> **Work to be completed**: Copy, from the entries below, each line in which the string "para" appears.

> **Available data**:

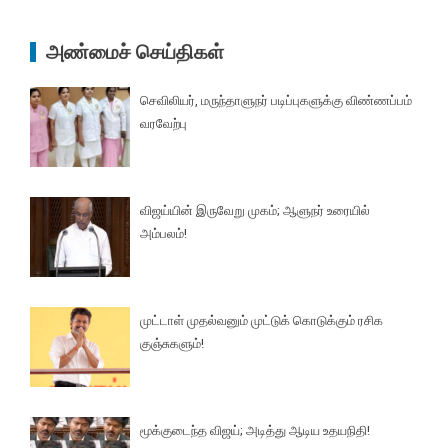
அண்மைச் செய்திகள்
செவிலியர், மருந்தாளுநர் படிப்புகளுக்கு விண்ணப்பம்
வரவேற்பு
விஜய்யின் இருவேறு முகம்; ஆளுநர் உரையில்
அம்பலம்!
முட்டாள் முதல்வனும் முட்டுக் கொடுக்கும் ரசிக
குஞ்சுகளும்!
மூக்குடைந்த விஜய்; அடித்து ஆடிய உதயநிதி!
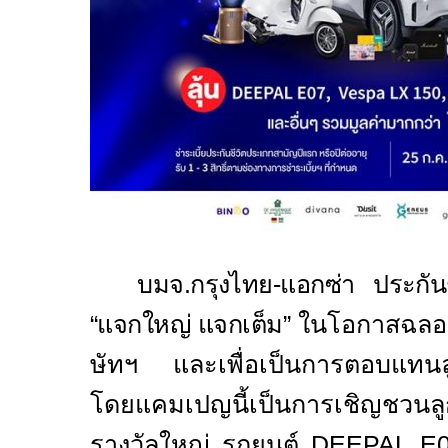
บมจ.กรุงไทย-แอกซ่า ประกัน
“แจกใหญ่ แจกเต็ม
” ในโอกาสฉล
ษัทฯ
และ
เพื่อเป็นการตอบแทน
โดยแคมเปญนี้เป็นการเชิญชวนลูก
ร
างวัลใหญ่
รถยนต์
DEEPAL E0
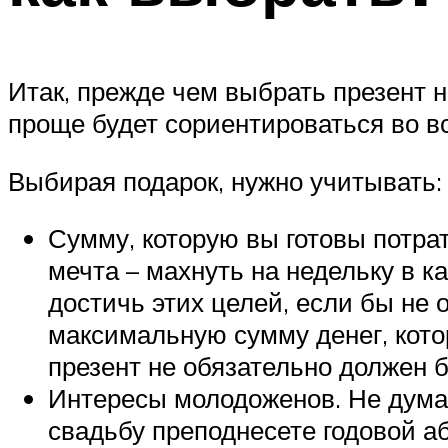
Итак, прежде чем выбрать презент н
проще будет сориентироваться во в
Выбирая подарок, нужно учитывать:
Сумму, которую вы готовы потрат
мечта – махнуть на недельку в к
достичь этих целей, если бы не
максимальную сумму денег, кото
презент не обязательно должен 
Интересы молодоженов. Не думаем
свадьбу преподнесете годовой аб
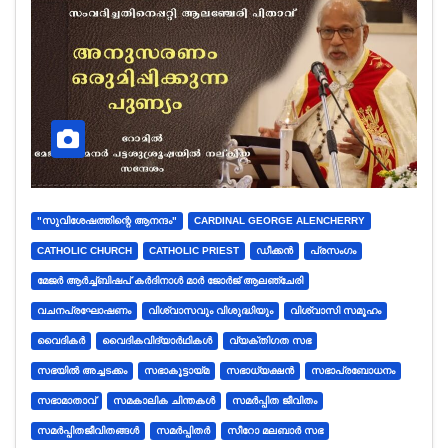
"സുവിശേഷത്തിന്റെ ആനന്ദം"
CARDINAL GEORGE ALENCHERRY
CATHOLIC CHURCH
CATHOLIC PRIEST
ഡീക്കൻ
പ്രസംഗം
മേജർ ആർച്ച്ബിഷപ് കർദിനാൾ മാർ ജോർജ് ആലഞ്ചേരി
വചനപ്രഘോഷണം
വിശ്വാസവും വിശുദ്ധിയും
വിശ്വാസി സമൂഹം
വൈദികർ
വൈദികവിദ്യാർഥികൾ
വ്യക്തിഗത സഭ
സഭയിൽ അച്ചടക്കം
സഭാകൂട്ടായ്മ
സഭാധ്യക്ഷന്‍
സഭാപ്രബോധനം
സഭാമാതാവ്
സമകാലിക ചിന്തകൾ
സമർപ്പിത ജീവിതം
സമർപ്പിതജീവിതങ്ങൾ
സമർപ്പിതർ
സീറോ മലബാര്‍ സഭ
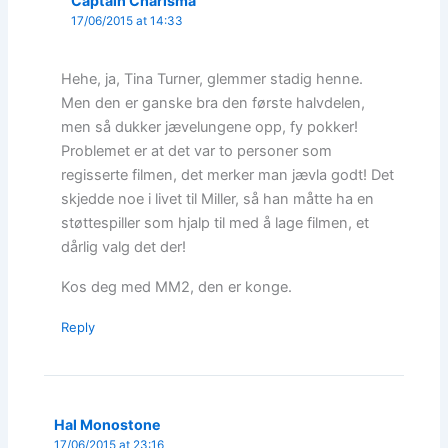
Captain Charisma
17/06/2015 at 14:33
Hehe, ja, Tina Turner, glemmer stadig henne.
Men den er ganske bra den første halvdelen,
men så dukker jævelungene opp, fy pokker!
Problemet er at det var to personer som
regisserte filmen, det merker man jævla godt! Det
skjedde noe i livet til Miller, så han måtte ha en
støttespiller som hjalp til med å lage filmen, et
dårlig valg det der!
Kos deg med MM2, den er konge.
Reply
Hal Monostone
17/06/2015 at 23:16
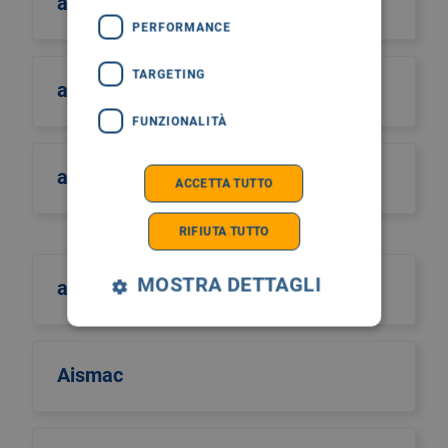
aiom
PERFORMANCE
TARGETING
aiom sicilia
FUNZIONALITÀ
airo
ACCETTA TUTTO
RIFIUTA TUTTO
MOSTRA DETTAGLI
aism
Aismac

==

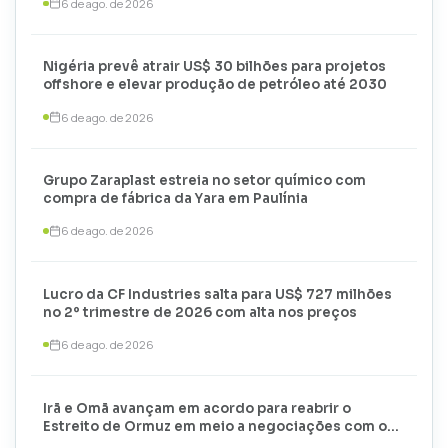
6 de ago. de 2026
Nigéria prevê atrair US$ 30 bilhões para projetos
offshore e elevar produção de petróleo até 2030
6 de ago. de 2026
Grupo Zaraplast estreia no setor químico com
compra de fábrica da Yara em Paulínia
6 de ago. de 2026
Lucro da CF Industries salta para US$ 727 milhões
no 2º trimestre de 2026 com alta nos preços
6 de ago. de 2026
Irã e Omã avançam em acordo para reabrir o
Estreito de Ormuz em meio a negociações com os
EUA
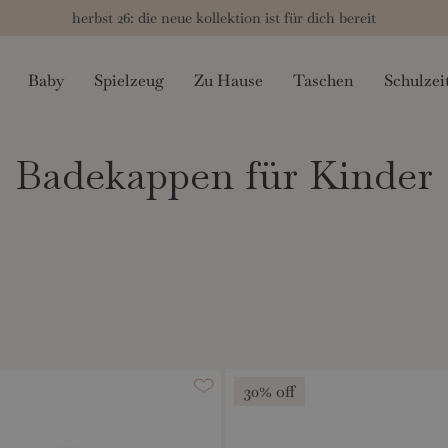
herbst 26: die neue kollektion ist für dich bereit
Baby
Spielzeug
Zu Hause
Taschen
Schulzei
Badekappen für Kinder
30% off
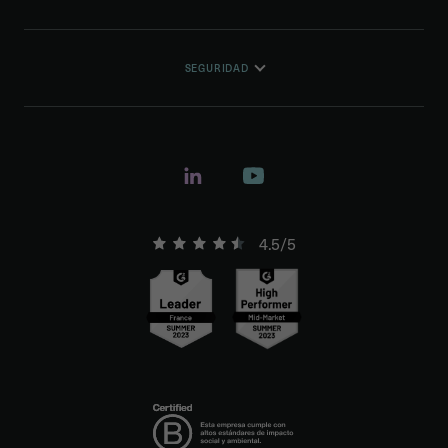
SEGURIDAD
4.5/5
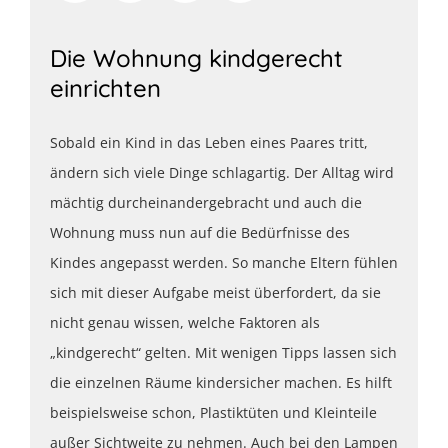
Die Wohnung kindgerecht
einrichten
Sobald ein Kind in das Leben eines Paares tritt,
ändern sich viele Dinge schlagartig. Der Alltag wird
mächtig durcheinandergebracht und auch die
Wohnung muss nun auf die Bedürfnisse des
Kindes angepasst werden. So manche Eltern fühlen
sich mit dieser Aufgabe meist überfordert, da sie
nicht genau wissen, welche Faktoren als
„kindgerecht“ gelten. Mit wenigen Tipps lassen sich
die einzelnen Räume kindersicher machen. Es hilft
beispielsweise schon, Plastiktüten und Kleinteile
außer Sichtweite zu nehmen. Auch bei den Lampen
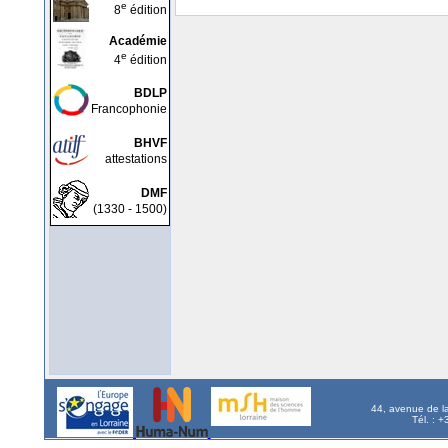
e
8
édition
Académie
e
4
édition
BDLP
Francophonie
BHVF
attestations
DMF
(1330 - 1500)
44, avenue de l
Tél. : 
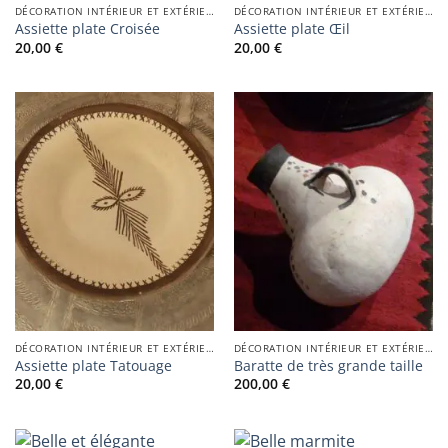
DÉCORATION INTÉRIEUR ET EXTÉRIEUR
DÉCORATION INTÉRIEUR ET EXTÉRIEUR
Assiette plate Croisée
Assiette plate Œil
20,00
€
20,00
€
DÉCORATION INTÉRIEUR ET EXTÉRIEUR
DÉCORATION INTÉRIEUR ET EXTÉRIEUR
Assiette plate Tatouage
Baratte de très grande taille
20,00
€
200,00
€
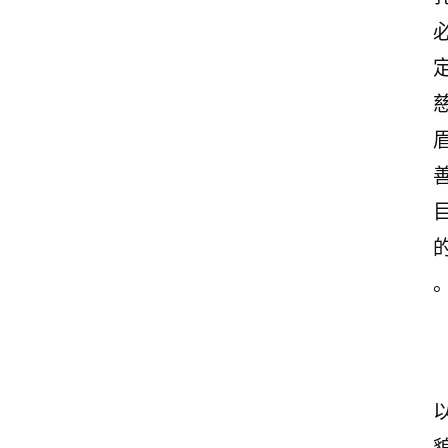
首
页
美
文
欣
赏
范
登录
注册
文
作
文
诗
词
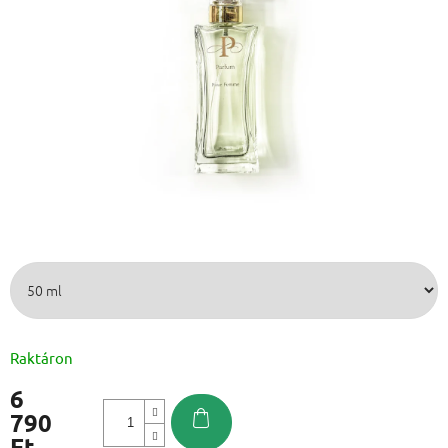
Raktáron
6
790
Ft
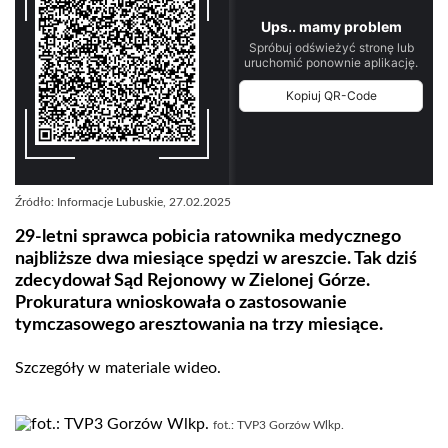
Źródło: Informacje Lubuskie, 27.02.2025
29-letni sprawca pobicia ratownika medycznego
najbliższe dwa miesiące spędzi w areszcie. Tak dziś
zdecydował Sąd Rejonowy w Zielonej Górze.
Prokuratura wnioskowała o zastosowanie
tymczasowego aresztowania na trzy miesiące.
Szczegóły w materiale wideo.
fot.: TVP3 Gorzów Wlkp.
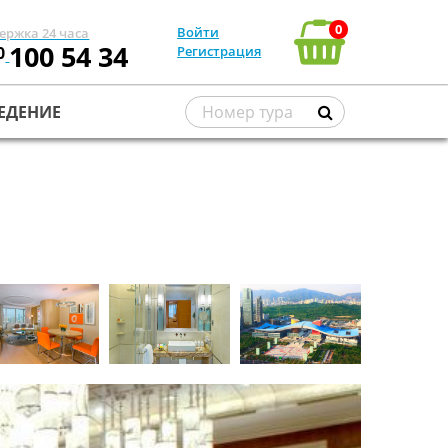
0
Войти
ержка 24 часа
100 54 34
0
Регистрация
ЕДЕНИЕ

> **Response**:
Nigéria prevê atrair US$ 30 bilhões para projetos
Lucro da CF Industries salta para US$ 727 milhões
Irã e Omã avançam em acordo para reabrir o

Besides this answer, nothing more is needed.